> ACTION ITEM
A word-for-word retyping of the listing below is required, with the pictures dropped.

> SUPPLIED INFORMATION
====
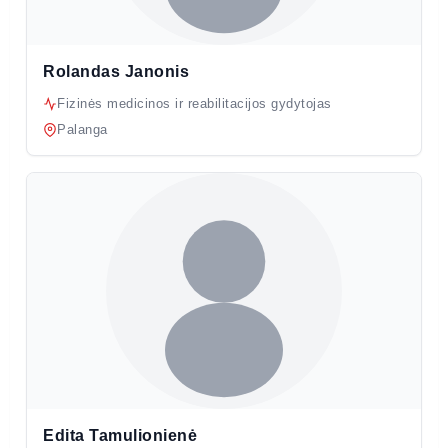
Rolandas Janonis
Fizinės medicinos ir reabilitacijos gydytojas
Palanga
Edita Tamulionienė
====
> RESPONSE
Rolandas Janonis
Fizinės medicinos ir reabilitacijos gydytojas
Palanga
Edita Tamulionienė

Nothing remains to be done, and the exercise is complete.